Abstract

The Credit Crunch of 2007–2008 turned into the Recession of 2008–2010, and has since transmogrified into a massive attack on public spending that is now working its way through the budgets of most advanced economies, threatening to depress growth for an indefinite future (assuming that it does not result in a collapse into depression). Against this background, this paper highlights some of the key features of planning that emerged in the run-up to the crash, at the levels of broad principles, and institutional structure. It argues that the ‘neoliberal turn’ was reflected in, and in turn encouraged by, the reinvention of planning as a service to special interests, especially property owners and boosterist politicians.
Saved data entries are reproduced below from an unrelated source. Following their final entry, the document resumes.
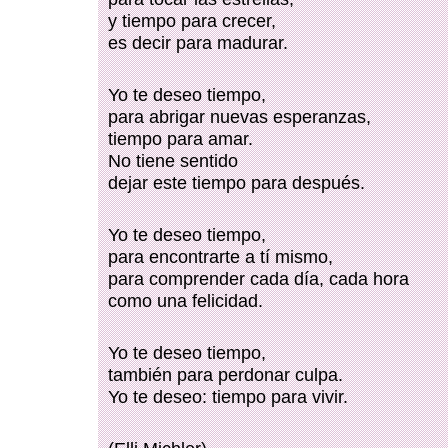
y tiempo para crecer,
es decir para madurar.
Yo te deseo tiempo,
para abrigar nuevas esperanzas,
tiempo para amar.
No tiene sentido
dejar este tiempo para después.
Yo te deseo tiempo,
para encontrarte a tí mismo,
para comprender cada día, cada hora
como una felicidad.
Yo te deseo tiempo,
también para perdonar culpa.
Yo te deseo: tiempo para vivir.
Discursively, this led to a new orthodoxy focused on the vacuous (but politically useful) concept of ‘competitiveness’. Organizationally, it took the form of the rise of urban design as a distinct market and practice, embodying the residue of modernist physical planning in the service of private capital and fragmentary ‘development’. The likelihood of years of weak or stagnant growth, especially where it counts most – in the labour market – casts a pall over the future of planning. Although we might wish that planners and planning play a more positive role in creating new economic opportunities, and in safeguarding spaces for the growing numbers of the less-advantaged, the ideological and institutional cards are stacked the other way. Established interests (including those of the planning profession) will turn the new environment to their local advantage, as in the past. It is likely that the de facto privatization of planning will be further institutionalized, while its potential as a discourse and practice of inclusive, sustainable social advance continues to wither. In the absence of a fundamental and wide-ranging challenge to its principles and structures, planning is set to lose even more of its limited moral and practical credibility.